Article

Insights Into Battery Chemistry Using TOF-SIMS, XPS, and AES

Surface Analysis Spotlight: TOF-SIMS

by Jacob Schmidt Staff Scientist

Increased global energy demands and environmental concerns have driven the need for next-generation energy storage, requiring novel battery designs with excellent performance and stability at a lower cost with improved safety. These novel battery devices are complex, multi-layered systems with interfaces including the Cathode Electrolyte Interphase (CEI) and the Solid Electrolyte Interphase (SEI). Many chemical problems can occur within these interfaces, for example, unwanted redox and corrosion reactions at the CEI or lithiation and dendrite growth at the SEI. Understanding and preventing these unwanted reactions is paramount in the development of novel battery technologies.

Surface analysis techniques such as TOF-SIMS, XPS, and AES, can be used to characterize the many layers within a battery to verify chemical concentrations and conduct failure analysis on components. Combining these techniques provides a holistic understanding of the battery system. TOF-SIMS offers ppm-level insight into molecular bonding and structural composition as well as depth profiling, which was used to identify buried defects¹ (Figure 1). AES provides high-spatial-resolution spectra, images, and maps for nm-range analysis of defects and small sample features² (Figure 2). Operando XPS monitors battery performance in real time by tracking chemical state changes as they occur during charging and discharging cycles, or while under constant current density³ (Figure 3).

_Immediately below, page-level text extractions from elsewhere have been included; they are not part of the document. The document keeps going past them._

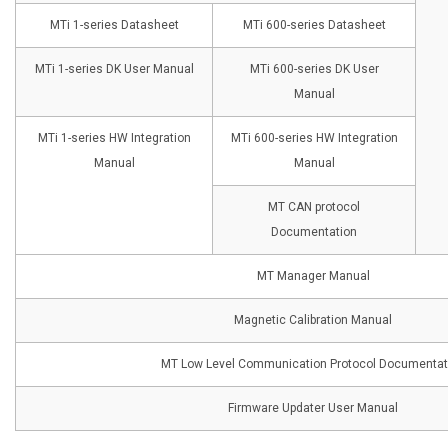
MTi 1-series Datasheet
MTi 600-series Datasheet
MTi 1-series DK User Manual
MTi 600-series DK User
Manual
MTi 1-series HW Integration
MTi 600-series HW Integration
Manual
Manual
MT CAN protocol
Documentation
MT Manager Manual
Magnetic Calibration Manual
MT Low Level Communication Protocol Documentat
Firmware Updater User Manual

Figure 1 – TOF-SIMS depth profile of an All-Solid-State Battery showing an unintended interlayer between the LiPON and LCoO2 layers, formed during the manufacturing process	Figure 2 – AES chemical state imaging (left) and the spectral shift during oxidation (right) showing the formation of Li dendrites in a Li ion battery.

Figure 3 – Operando XPS analysis of a Li ion battery allows for the monitoring of LiF formation while applying a constant current density.

For more information on how surface analysis instrumentation is used in research, please attend the 24^th International Conference on Secondary Ion Mass Spectrometry (SIMS 24) where Dr. Jacob Schmidt will present a poster on "Insights Into Battery Chemistry Using TOF-SIMS, XPS, and AES."

1. Iida, S.-i.; Terashima, M.; Mamiya, K.; Chang, H.-Y.; Sasaki, S.; Ono, A.; Kimoto, T.; Miyayama, T. J. Vac. Sci. Technol. B, 2021, 39(4), 044001.
2. N. Ishida, D. Fujita, Journal of Electron Spectroscopy and Related Phenomena, 186, 2013
3. Benayad, A.; Morales-Ugarte, J.E.; Santini, C.C.; Bouchet, R. J. Phys. Chem. A 2021, 125, 4, 1069–1081.